More interestingly though was that he found that above that threshold, there was a different kind of stress. The stress associated to taking care of more stuff, of the feeling to constantly keep up, of additional hours at work, and so on.
See, it’s not really easier to have more. It just brings different stresses.
But, what I think Ariely’s work misses is this. There is a point, and I think this is where it gets cloudy because it’s not so much a number as it is a mindset, that there is a relative amount of certainty. There comes a point in the most successful people, where the idea shifts from getting more or even getting enough, to one that has a level of comfort that it’s all gonna be ok on it’s own. At that point, the most successful shift their thinking from needing more to giving more.
It becomes less about the money, and more about the creation.
So instead of comparing yourself to others about what they have, find those people that have shifted their beliefs from having more, to doing more. And compare yourself to them.
3. Stop complaining
Similar to the first principle above, this comes down to a belief that there’s never enough.
There’s never enough money. There’s never enough time. There’s never enough sunshine, happy days, laughter, vacation, and so on, and so on.

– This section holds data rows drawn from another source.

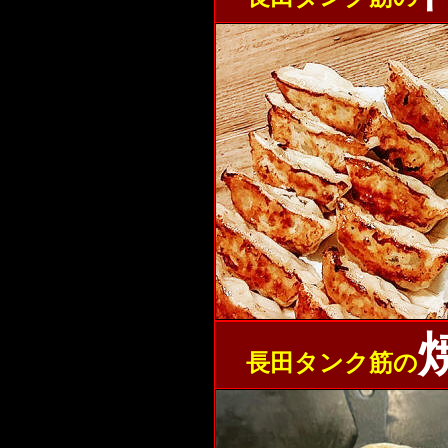
長田タンク筋の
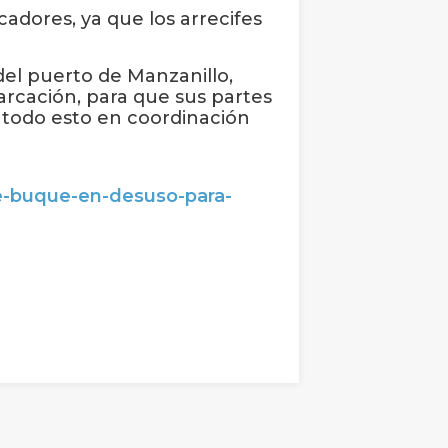
adores, ya que los arrecifes
del puerto de Manzanillo,
rcación, para que sus partes
 todo esto en coordinación
e-buque-en-desuso-para-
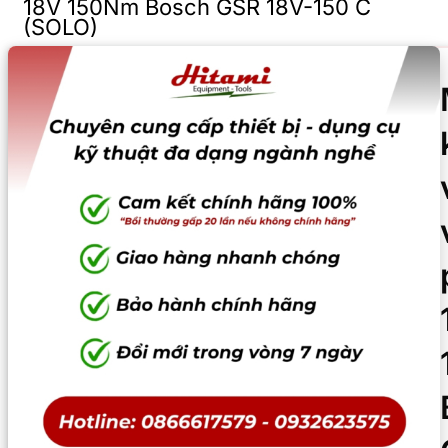
18V 150Nm Bosch GSR 18V-150 C
(SOLO)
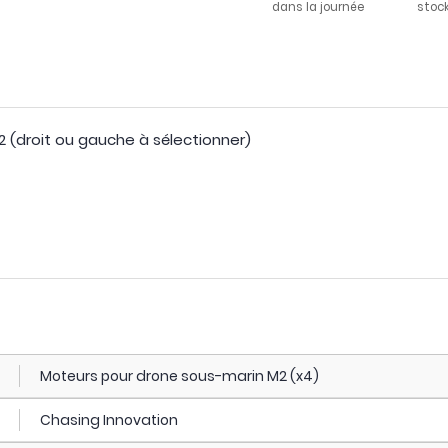
dans la journée
stoc
2 (droit ou gauche à sélectionner)
Moteurs pour drone sous-marin M2 (x4)
Chasing Innovation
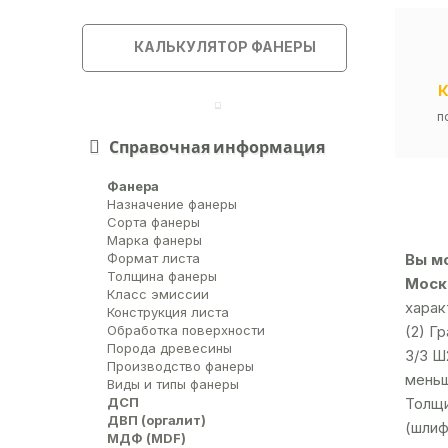
КАЛЬКУЛЯТОР ФАНЕРЫ
п
Справочная информация
Фанера
Назначение фанеры
Сорта фанеры
Марка фанеры
Вы м
Формат листа
Толщина фанеры
Москв
Класс эмиссии
харак
Конструкция листа
(2) Г
Обработка поверхности
Порода древесины
3/3 Ш
Производство фанеры
меньш
Виды и типы фанеры
ДСП
Толщи
ДВП (оргалит)
(шлиф
МДФ (MDF)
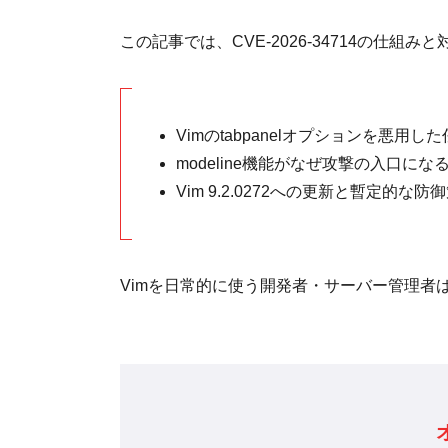
この記事では、CVE-2026-34714の仕組
Vimのtabpanelオプションを悪用
modeline機能がなぜ攻撃の入口にな
Vim 9.2.0272への更新と暫定的な防
Vimを日常的に使う開発者・サーバー管理者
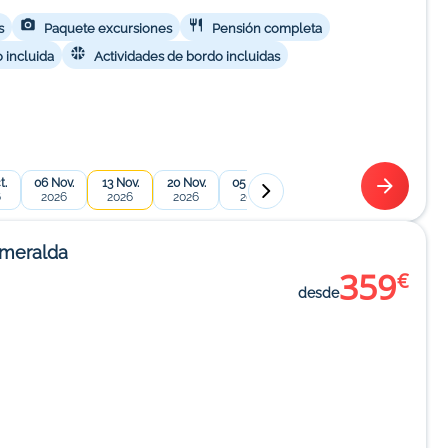
s
Paquete excursiones
Pensión completa
 incluida
Actividades de bordo incluidas
t.
06 Nov.
13 Nov.
20 Nov.
05 Mar.
12 Mar.
19 Mar.
26 
6
2026
2026
2026
2027
2027
2027
2
Smeralda
359
€
desde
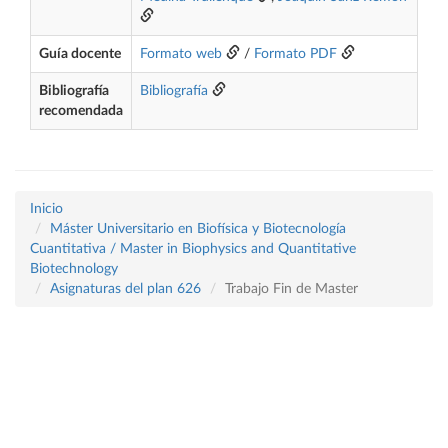
Guía docente
Formato web
/
Formato PDF
Bibliografía
Bibliografía
recomendada
Inicio
Máster Universitario en Biofísica y Biotecnología
Cuantitativa / Master in Biophysics and Quantitative
Biotechnology
Asignaturas del plan 626
Trabajo Fin de Master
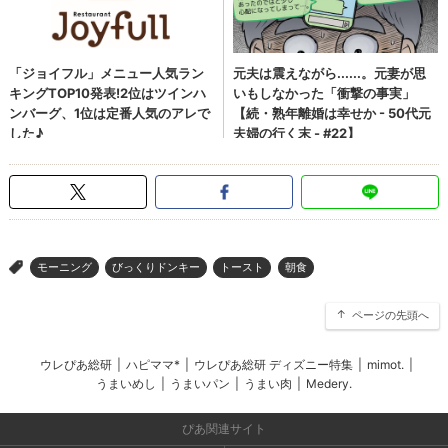
モーニング
びっくりドンキー
トースト
朝食
>
ページの先頭へ
ウレぴあ総研
|
ハピママ*
|
ウレぴあ総研 ディズニー特集
|
mimot.
|
うまいめし
|
うまいパン
|
うまい肉
|
Medery.
ぴあ関連サイト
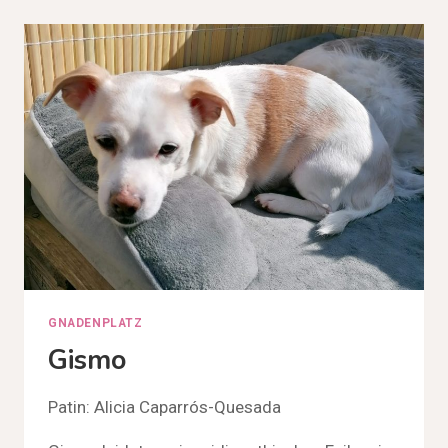
GNADENPLATZ
Gismo
Patin: Alicia Caparrós-Quesada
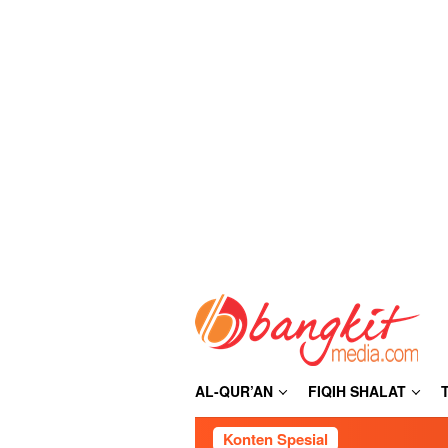
Loncat
ke
konten
AL-QUR’AN
FIQIH SHALAT
Konten Spesial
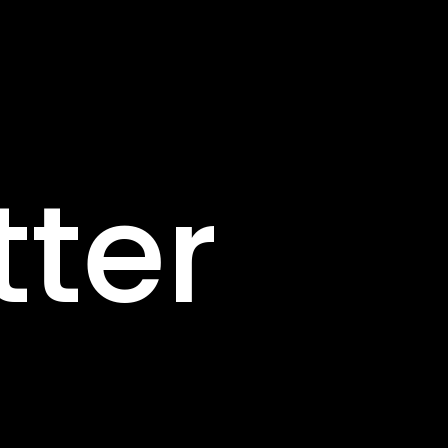
Pannea
tter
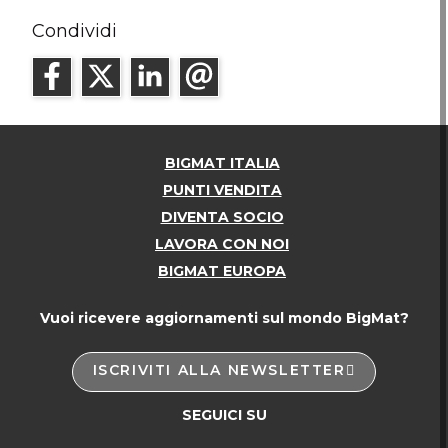
Condividi
BIGMAT ITALIA
PUNTI VENDITA
DIVENTA SOCIO
LAVORA CON NOI
BIGMAT EUROPA
Vuoi ricevere aggiornamenti sul mondo BigMat?
ISCRIVITI ALLA NEWSLETTER
SEGUICI SU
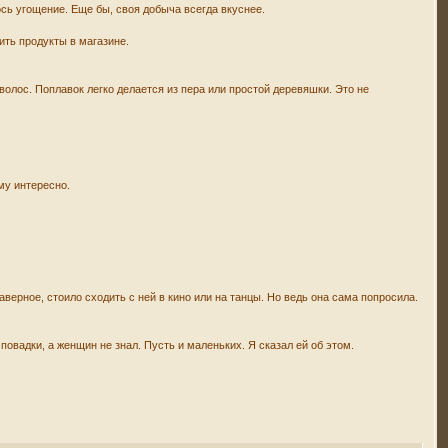
ось угощение. Еще бы, своя добыча всегда вкуснее.
пить продукты в магазине.
й волос. Поплавок легко делается из пера или простой деревяшки. Это не
ему интересно.
аверное, стоило сходить с ней в кино или на танцы. Но ведь она сама попросила.
 повадки, а женщин не знал. Пусть и маленьких. Я сказал ей об этом.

Ya know what? Henry Ford was dead on when he said “Whether you think you can, or think you can’t…you’re right”. How you see the world shapes how you live in the world.
Again, this isn’t about “The Secret” and manifesting your reality. This is about what we believe about the world around us. Similarly to how we apply our mindset to what we believe, is how we address the problem of scarcity.
Did you know that there is no agreement about how long the oil we have in the entire world will last? There’s a general agreement about how much we approximately have, but not how long it will last. The reason is that technology changes constantly, as does the population using the existing oil that we do have. We have alternatives, we have new ways of capturing that oil, we have new fields that we didn’t have access to.
So, it’s not so much that we don’t agree, but more so how we choose to address the problem. We can choose to react to a problem, or respond.
A reaction is explosive, by its very nature. A response on the other hand is something that is more calculated. So if we choose to react to problems, we are choosing to blow things out of proportion. Whereas if we decide to respond, we are taking the variables and calculating how we will advance forward.
There’s never enough. Hasn’t been for thousands of years, and there won’t be for thousands more. So stop complaining. Instead, choose to respond to your situation and calculate your actions to change it.
Making the choice
You have a choice in this life. You can be the type to coast along and “do your best”. It can be a comfortable life, until it isn’t. Because you’re not really living it on your own terms. And honestly, I don’t think there is anything innately wrong with that choice.
But I don’t think that’s you.
I think you’re the type of person who wants to be responsible for your outcomes. You decide that you will live according to your own standards. You choose to live a life free of the mundane worries by focusing on where you’re going and resigning that you will get there. And you choose to be a victor, and no longer a victim.
Then path you choose is yours.
What have you worried about in your life, that in the end wasn’t worth the time and effort?